In terms of cost spent versus value returned to the public, NASA is the most efficient government agency. The technology developed for the manned space program has led to advanced health-care devices (such as CAT scanners, or Doppler ultrasound stethoscopes), which have saved many lives. The drive to miniaturize electronic components for the space program has given way to the computer revolution, and the technology that has come from the manned space program has helped the United States become the world leader in high technology. And yet the total yearly budget for NASA works out to be only pennies per citizen per day--less than what is spent on alcohol and cigarettes.

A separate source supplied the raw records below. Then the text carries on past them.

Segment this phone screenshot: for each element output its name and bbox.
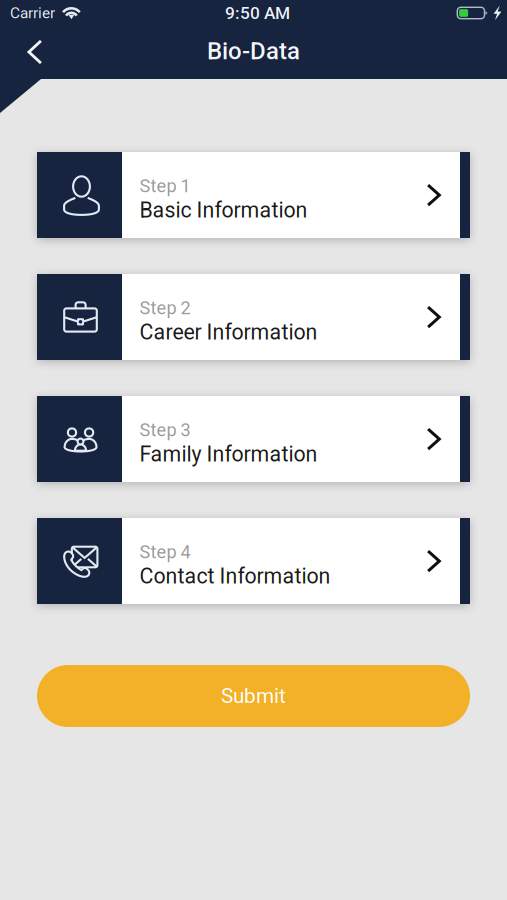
staticText: Step 3	[140, 419, 190, 441]
button[interactable]: Step 2	[37, 274, 470, 360]
button[interactable]: Step 1	[37, 152, 470, 238]
staticText: Basic Information	[140, 198, 308, 223]
button[interactable]: Step 3	[37, 396, 470, 482]
staticText: Carrier	[10, 4, 55, 22]
staticText: Contact Information	[140, 564, 330, 589]
staticText: Submit	[221, 684, 286, 708]
button[interactable]: Step 4	[37, 518, 470, 604]
button[interactable]: Submit	[37, 665, 470, 727]
staticText: 9:50 AM	[225, 3, 290, 23]
staticText: Family Information	[140, 442, 318, 467]
staticText: Step 1	[140, 175, 190, 197]
staticText: Step 2	[140, 297, 190, 319]
staticText: Career Information	[140, 320, 318, 345]
button[interactable]: Back	[13, 28, 57, 72]
staticText: Step 4	[140, 541, 190, 563]
staticText: Bio-Data	[207, 37, 300, 65]
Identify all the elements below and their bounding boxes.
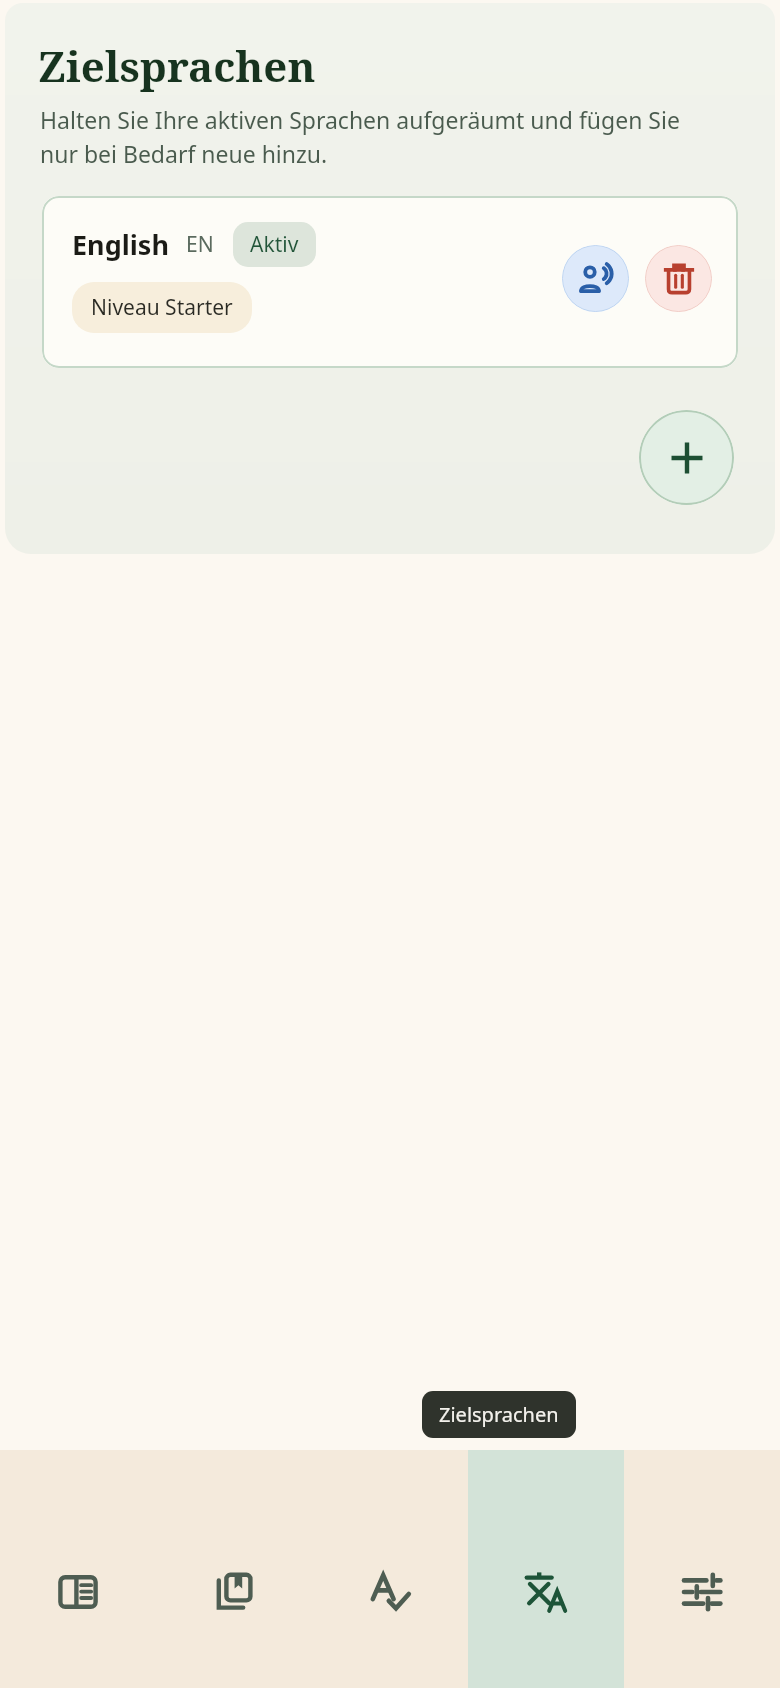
staticText: Halten Sie Ihre aktiven Sprachen aufgerä… (40, 104, 685, 170)
button[interactable]: English (42, 196, 738, 368)
staticText: English (72, 226, 169, 263)
button[interactable]: Bibliothek (156, 1450, 312, 1688)
staticText: Niveau Starter (91, 293, 233, 322)
button[interactable]: Lesen (0, 1450, 156, 1688)
button[interactable]: Rechtschreibung (312, 1450, 468, 1688)
staticText: Aktiv (250, 230, 299, 259)
button[interactable]: Sprache hinzufügen (639, 410, 734, 505)
staticText: Zielsprachen (439, 1401, 559, 1428)
button[interactable]: Löschen (645, 245, 712, 312)
staticText: EN (186, 230, 214, 259)
staticText: Zielsprachen (38, 37, 316, 94)
button[interactable]: Einstellungen (624, 1450, 780, 1688)
button[interactable]: Zielsprachen (468, 1450, 624, 1688)
button[interactable]: Aussprache anhören (562, 245, 629, 312)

It is impossible to survive with only an unmanned space program. There are only a limited number of “orbits”--places where satellites may be placed about the earth. Any more weather satellites--working or not--and the congestion will cause collisions that may destroy our ability to forecast the hurricane and flash flood warnings that save countless lives each year. So, with only a limited number of orbits, we must have some method of retrieving and repairing worn out satellites--we cannot simply launch more as we need them. And unmanned robots are too clumsy to execute the complex maneuvers which the space shuttle had to perform to fix a satellite in space.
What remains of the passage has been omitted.